I migrated a working Hyper-V guest server from one physical server to another by stopping the machine, copying the files manually, then importing by "registering in place".
The import completed and the newly registered machine booted fine on the new physical server.
But the newly moved machine cannot ping anything on the physical network except the host. And nothing on the physical network can ping the newly registered machine.
Yet I know the newly built physical server is accessible on the LAN as I can ping it from another machine on the LAN.
And I know the host and guest should be equally accessible from the LAN, that is to say, if one is accessible then the other certainly should be, because I made the setting in Hyper-V Virtual Network to share the "external" type virtual network with the host machine.
Firewall. I've temporarily disabled firewall on all machines mentioned, the new and old physical servers, the virtual (guest), and the remote machine on the network I'm using to test ping connectivity. I've disabled Windows firewall for all profiles on all machines mentioned!
VLANS. There aren't any. Not on the switches, not on the servers.
All hosts and guests are running Windows Server 2012 R2.
Further steps taken:
Throughout all of the below steps, I regularly checked to ensure newly created virtual NIC on new physical server has correct IP address, as did virtual NIC on guest.
- removed and re-added from scratch the virtual network on new physical server
- toggled the setting "share this connection with the host machine" in Virtual Switch settings.
- removed and re-added from scratch the guest's NIC from the Hyper-V setting and set its static IP address back to original (being careful to define the default gateway and furthermore remove the old hidden network device in guest OS Device Manager)
- repeat the above and use a "legacy network adapter" instead of the standard one
- tested by importing another virtual server due for migration. This time it's a Gen 2 Hyper V guest, as opposed to Gen 1 which I have been working on. No change: the same situation. Host and guest can talk, host and LAN can talk, guest and LAN can not talk!
- verified new Hyper-V configuration exactly mirrors old server's.
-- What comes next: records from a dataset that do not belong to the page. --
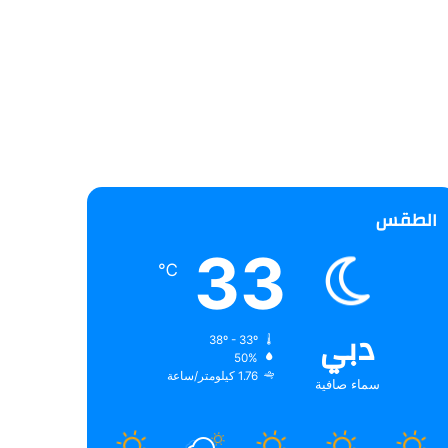
الطقس
33
℃
دبي
38º - 33º
50%
1.76 كيلومتر/ساعة
سماء صافية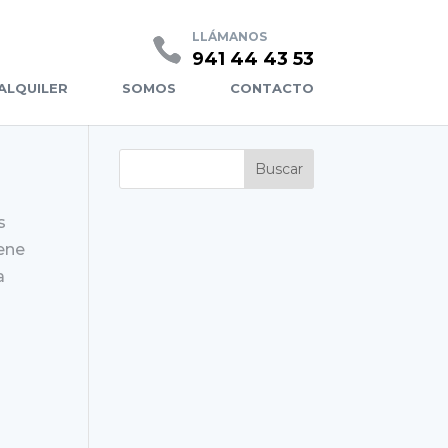
CASAS PREFABRICADAS COFITOR
LLÁMANOS
941 44 43 53
ALQUILER
SOMOS
CONTACTO
s
iene
a
s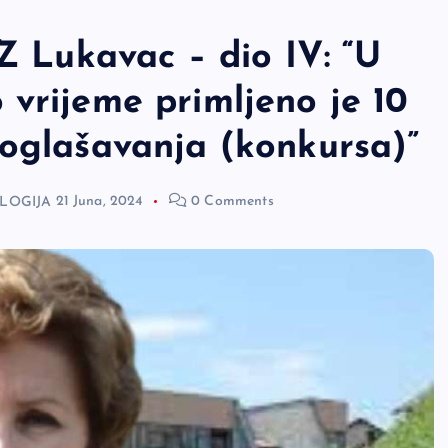
DZ Lukavac – dio IV: “U
vrijeme primljeno je 10
 oglašavanja (konkursa)”
OLOGIJA
21 Juna, 2024
0 Comments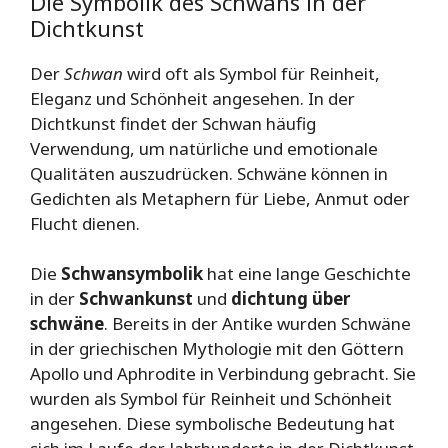
Die Symbolik des Schwans in der
Dichtkunst
Der
Schwan
wird oft als Symbol für Reinheit,
Eleganz und Schönheit angesehen. In der
Dichtkunst findet der Schwan häufig
Verwendung, um natürliche und emotionale
Qualitäten auszudrücken. Schwäne können in
Gedichten als Metaphern für Liebe, Anmut oder
Flucht dienen.
Die
Schwansymbolik
hat eine lange Geschichte
in der
Schwankunst
und
dichtung über
schwäne
. Bereits in der Antike wurden Schwäne
in der griechischen Mythologie mit den Göttern
Apollo und Aphrodite in Verbindung gebracht. Sie
wurden als Symbol für Reinheit und Schönheit
angesehen. Diese symbolische Bedeutung hat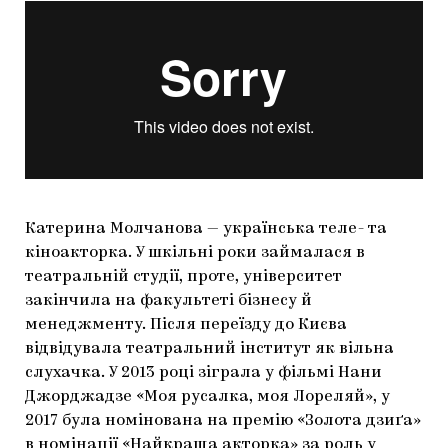
Катерина Молчанова — українська теле- та
кіноакторка. У шкільні роки займалася в
театральній студії, проте, університет
закінчила на факультеті бізнесу й
менеджменту. Після переїзду до Києва
відвідувала театральний інститут як вільна
слухачка. У 2013 році зіграла у фільмі Нани
Джорджадзе «Моя русалка, моя Лореляй», у
2017 була номінована на премію «Золота дзиґа»
в номінації «Найкраща акторка» за роль у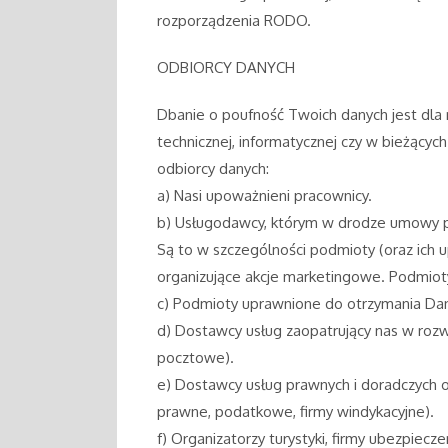
rozporządzenia RODO.
ODBIORCY DANYCH
Dbanie o poufność Twoich danych jest dla n
technicznej, informatycznej czy w bieżący
odbiorcy danych:
a) Nasi upoważnieni pracownicy.
b) Usługodawcy, którym w drodze umowy po
Są to w szczególności podmioty (oraz ich up
organizujące akcje marketingowe. Podmiot
c) Podmioty uprawnione do otrzymania D
d) Dostawcy usług zaopatrujący nas w rozwi
pocztowe).
e) Dostawcy usług prawnych i doradczych o
prawne, podatkowe, firmy windykacyjne).
f) Organizatorzy turystyki, firmy ubezpi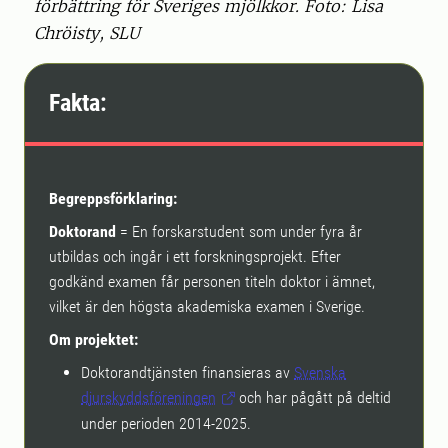
förbättring för Sveriges mjölkkor. Foto: Lisa
Chröisty, SLU
Fakta:
Begreppsförklaring:
Doktorand
= En forskarstudent som under fyra år
utbildas och ingår i ett forskningsprojekt. Efter
godkänd examen får personen titeln doktor i ämnet,
vilket är den högsta akademiska examen i Sverige.
Om projektet:
Doktorandtjänsten finansieras av
Svenska
djurskyddsföreningen
och har pågått på deltid
under perioden 2014-2025.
Every check box in every screen double checked
- always ping IP address not hostname, to rule out DNS
- deleted stale arp records from client used to ping test from LAN
- rebooted physical and virtual repeatedly
- disabled and re-enabled virtual NIC on guest (despite also recreating virtual NIC as above)
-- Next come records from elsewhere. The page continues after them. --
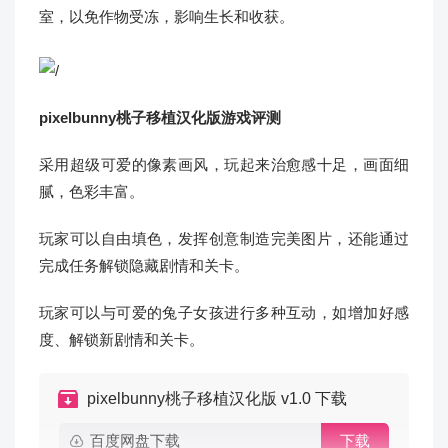
室，以免作物受冻，影响生长和收获。
pixelbunny桃子移植汉化版游戏评测
采用超级可爱的像素画风，玩起来治愈感十足，画面细
腻，色彩丰富。
玩家可以自由填色，发挥创意制造完美图片，还能通过
完成任务解锁隐藏剧情和关卡。
玩家可以与可爱的兔子女孩进行多种互动，如增加好感
度、解锁新剧情和关卡。
pixelbunny桃子移植汉化版 v1.0 下载
百度网盘下载
下载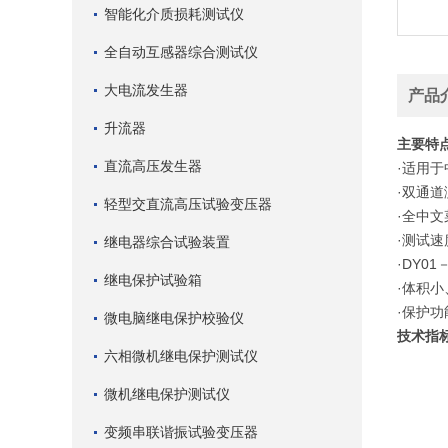
智能化介质损耗测试仪
全自动互感器综合测试仪
大电流发生器
产品
升流器
主要特
直流高压发生器
·适用
·双通
轻型交直流高压试验变压器
·全中
·测试
继电器综合试验装置
·DY0
继电保护试验箱
·体积
·保护
微电脑继电保护校验仪
技术指
六相微机继电保护测试仪
微机继电保护测试仪
变频串联谐振试验变压器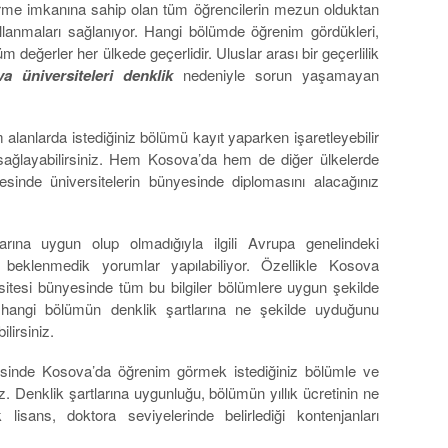
me imkanına sahip olan tüm öğrencilerin mezun olduktan
ullanmaları sağlanıyor. Hangi bölümde öğrenim gördükleri,
tüm değerler her ülkede geçerlidir. Uluslar arası bir geçerlilik
a üniversiteleri denklik
nedeniyle sorun yaşamayan
 alanlarda istediğiniz bölümü kayıt yaparken işaretleyebilir
 sağlayabilirsiniz. Hem Kosova’da hem de diğer ülkelerde
esinde üniversitelerin bünyesinde diplomasını alacağınız
larına uygun olup olmadığıyla ilgili Avrupa genelindeki
a beklenmedik yorumlar yapılabiliyor. Özellikle Kosova
rsitesi bünyesinde tüm bu bilgiler bölümlere uygun şekilde
in hangi bölümün denklik şartlarına ne şekilde uyduğunu
ilirsiniz.
inde Kosova’da öğrenim görmek istediğiniz bölümle ve
siniz. Denklik şartlarına uygunluğu, bölümün yıllık ücretinin ne
sans, doktora seviyelerinde belirlediği kontenjanları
Perhaps someone might enlighten me as to which one of the virtualisation gods I have royally enraged today, and how I might make things better?
Host network connectivity and guest network connectivity are almost entirely unrelated except for the physical connection to the network via the pNIC in the host. Allowing the management OS (the host itself) to share the external virtual switch has nothing to do with network connectivity of the guests, except (again) for the physical connection of the pNIC in the host. The pNIC becomes a "bridge" for the vSwitch. Layer 3 connectivity of the host has nothing to do with Layer 3 connectivity of the virtual machine. You're getting hung up on correlating host network connectivity and guest network connectivity. Stop mucking about with the vEthernet adapter and the pNIC on the host.
Mucking with the firewall seems like a desperate measure. There's no reason you should have to disable the Windows Firewall on the host or the virtual machine in order to establish network connectivity on the host or the virtual machine. Turn the Windows Firewall back on on both systems and leave it alone.
Ping isn't a very good first line diagnostic tool anymore for Windows systems because it's disabled by default. Too many people get hung up on troubleshooting why ping doesn't work instead of troubleshooting the actual problem. You need to enable the
File and Printer Sharing (EchoRequest - ICMPv4-In
firewall rule for the appropriate firewall profile if you want to ping a modern Windows system. If you want to use ping as a diagnostic tool then make sure you know whether or not it should work to begin with.All that being said, I might suggest going backward a few steps:
Re-enable the Windows Firewall on the host. Delete the VM. Delete the vSwitch in Hyper-V Manager. Verify host network connectivity (to verify Layer 2 connectivity because, again, Layer 3 connectivity of the host and guest are unrelated). Create a new vSwitch in Hyper-V Manager. Don't muck with the vEthernet adapter or the physical network adapter of the host. Create a new VM for testing. Test network connectivity of new virtual machine, if you have the same problem then stop there and start looking at the host phyiscal network connectivity and your switch. Then re-import the virtual machine in question and test.